Les éducateurs mènent une démarche originale basée sur la créativité et un regard différent sur l’apprentissage pour tous les enfants. Les ateliers utilisent l’art plastique, le théâtre et la musique dans les différentes institutions. Ils visent à développer l’estime de soi, la coopération. La pédagogie repose sur une vision holistique basée sur une philosophie anglosaxone des 3 H comme modèle de transformation de l’apprentissage : Head, Heart, Hand. La méthode associe les domaines cognitif, affectif et psychomoteur. Des ponts sont recherchés entre théorie et pratique incluant la prise en compte des concepts, du terrain et l’analyse des pratiques. « Il faut toutefois pouvoir être dans le cœur mais aussi savoir ce qu’on fait. Il faut que tous ces mécanismes travaillent ensemble de manière harmonieuse », souligne Nicole Merhi.
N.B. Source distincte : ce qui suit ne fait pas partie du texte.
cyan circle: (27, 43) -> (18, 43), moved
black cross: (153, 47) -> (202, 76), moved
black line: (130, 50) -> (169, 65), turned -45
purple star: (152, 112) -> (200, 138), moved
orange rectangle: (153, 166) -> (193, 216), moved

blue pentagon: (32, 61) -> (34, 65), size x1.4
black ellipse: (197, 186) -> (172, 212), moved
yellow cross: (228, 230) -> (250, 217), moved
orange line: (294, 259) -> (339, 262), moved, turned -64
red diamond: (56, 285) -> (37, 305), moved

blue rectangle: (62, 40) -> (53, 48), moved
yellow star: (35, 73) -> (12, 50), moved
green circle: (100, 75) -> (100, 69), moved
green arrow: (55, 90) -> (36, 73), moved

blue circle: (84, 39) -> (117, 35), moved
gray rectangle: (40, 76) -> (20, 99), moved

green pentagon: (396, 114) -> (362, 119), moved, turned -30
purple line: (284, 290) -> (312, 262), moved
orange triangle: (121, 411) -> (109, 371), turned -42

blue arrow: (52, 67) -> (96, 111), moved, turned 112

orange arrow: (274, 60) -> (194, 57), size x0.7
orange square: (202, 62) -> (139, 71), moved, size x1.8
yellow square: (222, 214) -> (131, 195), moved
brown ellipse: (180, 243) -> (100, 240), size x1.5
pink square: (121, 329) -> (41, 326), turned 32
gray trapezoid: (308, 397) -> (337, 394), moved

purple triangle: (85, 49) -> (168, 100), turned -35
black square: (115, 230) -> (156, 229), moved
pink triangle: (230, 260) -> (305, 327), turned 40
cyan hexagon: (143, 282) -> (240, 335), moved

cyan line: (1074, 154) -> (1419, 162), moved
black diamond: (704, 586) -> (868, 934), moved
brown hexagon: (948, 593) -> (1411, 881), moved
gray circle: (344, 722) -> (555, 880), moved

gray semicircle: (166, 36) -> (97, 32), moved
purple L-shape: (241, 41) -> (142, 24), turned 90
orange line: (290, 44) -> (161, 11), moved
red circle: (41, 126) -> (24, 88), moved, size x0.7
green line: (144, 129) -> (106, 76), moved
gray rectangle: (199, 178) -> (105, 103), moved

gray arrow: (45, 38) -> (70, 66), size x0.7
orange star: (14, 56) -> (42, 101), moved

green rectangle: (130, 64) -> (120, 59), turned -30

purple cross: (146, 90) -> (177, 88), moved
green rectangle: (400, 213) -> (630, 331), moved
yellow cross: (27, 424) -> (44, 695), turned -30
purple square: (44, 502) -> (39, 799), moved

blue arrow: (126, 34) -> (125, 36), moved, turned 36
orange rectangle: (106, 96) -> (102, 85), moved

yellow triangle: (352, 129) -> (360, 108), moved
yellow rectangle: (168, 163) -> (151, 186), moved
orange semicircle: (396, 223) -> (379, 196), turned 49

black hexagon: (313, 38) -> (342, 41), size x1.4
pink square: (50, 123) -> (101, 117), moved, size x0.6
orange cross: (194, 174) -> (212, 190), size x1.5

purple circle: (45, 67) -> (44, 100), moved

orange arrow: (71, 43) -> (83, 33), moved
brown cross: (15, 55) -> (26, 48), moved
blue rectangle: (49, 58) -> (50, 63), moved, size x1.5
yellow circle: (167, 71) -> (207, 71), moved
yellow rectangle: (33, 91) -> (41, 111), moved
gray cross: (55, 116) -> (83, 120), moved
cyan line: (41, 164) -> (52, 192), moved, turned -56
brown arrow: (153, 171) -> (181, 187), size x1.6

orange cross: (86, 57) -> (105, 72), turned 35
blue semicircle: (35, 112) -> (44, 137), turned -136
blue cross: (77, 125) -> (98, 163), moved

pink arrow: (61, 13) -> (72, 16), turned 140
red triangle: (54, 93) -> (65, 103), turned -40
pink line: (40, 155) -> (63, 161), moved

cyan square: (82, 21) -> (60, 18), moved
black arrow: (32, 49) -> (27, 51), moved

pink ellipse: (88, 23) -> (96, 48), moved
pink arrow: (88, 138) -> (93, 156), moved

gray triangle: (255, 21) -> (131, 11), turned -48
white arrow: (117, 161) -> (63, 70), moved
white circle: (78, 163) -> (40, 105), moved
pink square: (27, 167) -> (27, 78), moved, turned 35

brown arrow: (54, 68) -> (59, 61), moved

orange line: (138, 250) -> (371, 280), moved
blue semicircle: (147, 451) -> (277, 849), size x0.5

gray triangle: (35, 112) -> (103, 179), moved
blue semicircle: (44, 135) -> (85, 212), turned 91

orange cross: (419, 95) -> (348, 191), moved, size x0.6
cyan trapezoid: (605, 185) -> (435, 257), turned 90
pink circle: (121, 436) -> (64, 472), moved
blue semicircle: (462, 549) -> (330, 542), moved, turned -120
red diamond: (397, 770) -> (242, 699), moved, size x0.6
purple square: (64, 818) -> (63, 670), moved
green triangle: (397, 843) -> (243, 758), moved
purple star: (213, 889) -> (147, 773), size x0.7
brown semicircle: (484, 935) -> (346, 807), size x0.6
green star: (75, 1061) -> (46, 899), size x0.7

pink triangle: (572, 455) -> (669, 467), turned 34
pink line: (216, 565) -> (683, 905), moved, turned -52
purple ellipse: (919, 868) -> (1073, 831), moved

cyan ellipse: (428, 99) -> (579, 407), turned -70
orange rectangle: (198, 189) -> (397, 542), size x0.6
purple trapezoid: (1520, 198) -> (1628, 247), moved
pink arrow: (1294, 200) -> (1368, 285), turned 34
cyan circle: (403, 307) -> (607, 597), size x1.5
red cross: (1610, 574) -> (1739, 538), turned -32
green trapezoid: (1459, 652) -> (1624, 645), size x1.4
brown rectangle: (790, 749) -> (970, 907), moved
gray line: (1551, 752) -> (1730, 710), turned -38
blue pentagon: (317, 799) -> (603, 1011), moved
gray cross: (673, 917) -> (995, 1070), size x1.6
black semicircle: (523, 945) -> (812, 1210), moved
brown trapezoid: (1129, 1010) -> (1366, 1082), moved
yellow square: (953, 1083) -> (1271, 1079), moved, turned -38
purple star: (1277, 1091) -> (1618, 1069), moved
Cette originalité est aussi relevée par Catherine Guillemot, formatrice auprès d’enseignants du français : « L’idée est d’apporter une approche différente du cours de français, donc c’est une approche à travers les disciplines artistiques et aussi à travers le jeu… Apprendre le français pas uniquement pour faire plaisir au maître, mais parce qu’on y trouve individuellement quelque chose, je me raconte ou je raconte quelque chose de ma vie… Le maître n’est pas le centre du savoir mais il doit se passer beaucoup de choses entre les jeunes. »
La foule est nombreuse cet après-midi. Je visite les ateliers dans les jardins de l’Institut français parmi enfants, éducateurs, familles et public.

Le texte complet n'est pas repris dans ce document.